Session A6 - Mathematical Foundations of Data Assimilation and Inverse Problems - Semi-plenary talk
July 11, 17:00 ~ 18:00 - Room T1
Bayesian inference via low-dimensional couplings
Massachusetts Institute of Technology, USA - email@example.com
Integration against an intractable probability measure is among the fundamental challenges of statistical inference, particularly in the Bayesian setting. A principled approach to this problem seeks a deterministic coupling of the measure of interest with a tractable ``reference'' measure (e.g., a standard Gaussian). This coupling is induced by a transport map, and enables direct simulation from the desired measure simply by evaluating the transport map at samples from the reference. Yet characterizing such a map---e.g., representing, constructing, and evaluating it---grows challenging in high dimensions.

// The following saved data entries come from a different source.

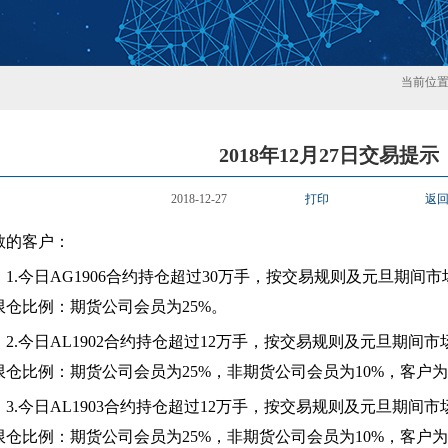
当前位
2018年12月27日交易提示
2018-12-27
打印
返
敬的客户：
1.
今日AG1906合约持仓超过30万手，按交易规则及元旦期间
限仓比例：期货公司会员为25%。
2.
今日AL1902合约持仓超过12万手，按交易规则及元旦期间
限仓比例：期货公司会员为25%，非期货公司会员为10%，客户为
3.
今日AL1903合约持仓超过12万手，按交易规则及元旦期间
限仓比例：期货公司会员为25%，非期货公司会员为10%，客户为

We will present links between the conditional independence structure of the target measure and the existence of certain low-dimensional couplings, induced by transport maps that are sparse or decomposable. We also describe conditions, common in Bayesian inverse problems, under which transport maps have a particular low-rank structure. Our analysis not only facilitates the construction of couplings in high-dimensional settings, but also suggests new inference methodologies. For instance, in the context of nonlinear and non-Gaussian state space models, we describe new variational algorithms for online filtering, smoothing, and parameter estimation. These algorithms implicitly characterize---via a transport map---the full posterior distribution of the sequential inference problem using only local operations while avoiding importance sampling or resampling.
Joint work with Alessio Spantini (Massachusetts Institute of Technology, USA) and Daniele Bigoni (Massachusetts Institute of Technology, USA).